Enhancement of switching stability of tunneling magnetoresistance systems with artificial ferrimagnets

Abstract

In the study of spin dependent magnetic tunneling junctions, the switching stability of the magnetically hard layer is a crucial issue for long-term use in magnetic random access memory. After N switching cycles of the soft layer, the hard layer would be demagnetized due to the stray field from the domain wall created during switching of the soft layer. Therefore, reducing the stray field from the soft layer is the way to increase switching stability. In this study, we propose a structure which replaces the usual soft layer (typically permalloy, Fe, or Co) with an artificial ferrimagnet to reduce the stray field. The artificial ferrimagnet consists of a trilayer with an interlayer that antiferromagnetically couples two ferromagnetic layers of unequal thickness. The total stray field from the artificial ferrimagnet structure can be approximated as the sum of the stray fields from the two ferromagnetic layers.
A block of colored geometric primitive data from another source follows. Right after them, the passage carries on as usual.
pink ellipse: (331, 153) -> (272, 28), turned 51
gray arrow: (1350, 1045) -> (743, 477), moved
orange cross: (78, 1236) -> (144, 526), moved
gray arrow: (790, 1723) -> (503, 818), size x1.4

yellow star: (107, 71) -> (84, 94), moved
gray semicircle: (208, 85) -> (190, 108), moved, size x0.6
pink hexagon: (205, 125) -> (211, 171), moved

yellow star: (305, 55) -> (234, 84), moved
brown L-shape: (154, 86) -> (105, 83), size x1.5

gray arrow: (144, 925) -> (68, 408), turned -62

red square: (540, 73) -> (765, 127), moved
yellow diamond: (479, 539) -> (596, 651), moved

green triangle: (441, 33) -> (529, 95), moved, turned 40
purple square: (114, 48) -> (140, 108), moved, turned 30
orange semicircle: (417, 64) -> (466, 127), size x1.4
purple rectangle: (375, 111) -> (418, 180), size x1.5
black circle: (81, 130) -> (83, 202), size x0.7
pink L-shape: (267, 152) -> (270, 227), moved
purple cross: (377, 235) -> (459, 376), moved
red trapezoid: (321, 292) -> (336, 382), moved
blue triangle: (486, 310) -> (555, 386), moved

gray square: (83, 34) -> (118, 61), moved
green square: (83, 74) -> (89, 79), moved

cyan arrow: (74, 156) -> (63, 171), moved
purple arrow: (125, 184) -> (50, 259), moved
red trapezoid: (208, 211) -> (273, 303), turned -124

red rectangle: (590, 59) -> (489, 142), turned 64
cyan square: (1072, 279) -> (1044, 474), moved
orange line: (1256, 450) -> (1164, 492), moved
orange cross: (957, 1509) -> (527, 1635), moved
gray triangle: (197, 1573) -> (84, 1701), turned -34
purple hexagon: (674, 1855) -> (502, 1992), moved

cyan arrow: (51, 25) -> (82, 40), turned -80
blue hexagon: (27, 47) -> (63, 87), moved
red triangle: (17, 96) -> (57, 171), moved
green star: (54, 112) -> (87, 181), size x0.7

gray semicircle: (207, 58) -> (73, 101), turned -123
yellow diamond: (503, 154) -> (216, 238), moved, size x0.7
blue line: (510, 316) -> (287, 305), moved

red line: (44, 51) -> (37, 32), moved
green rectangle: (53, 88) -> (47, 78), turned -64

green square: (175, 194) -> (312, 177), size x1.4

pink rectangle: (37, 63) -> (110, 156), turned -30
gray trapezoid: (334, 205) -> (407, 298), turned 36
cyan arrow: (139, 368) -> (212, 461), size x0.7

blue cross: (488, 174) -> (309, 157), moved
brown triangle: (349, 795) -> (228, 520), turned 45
Since the sign of the stray field of the two layers is opposite, due to antiferromagnetic coupling, the total stray field is reduced due to cancellation. Since the magnitude of the stray field depends on the magnetic properties and the thickness of each layer and the distance from the magnetic layer, we can tailor the two magnetic layers of the artificial ferrimagnet structure to minimize the total stray field.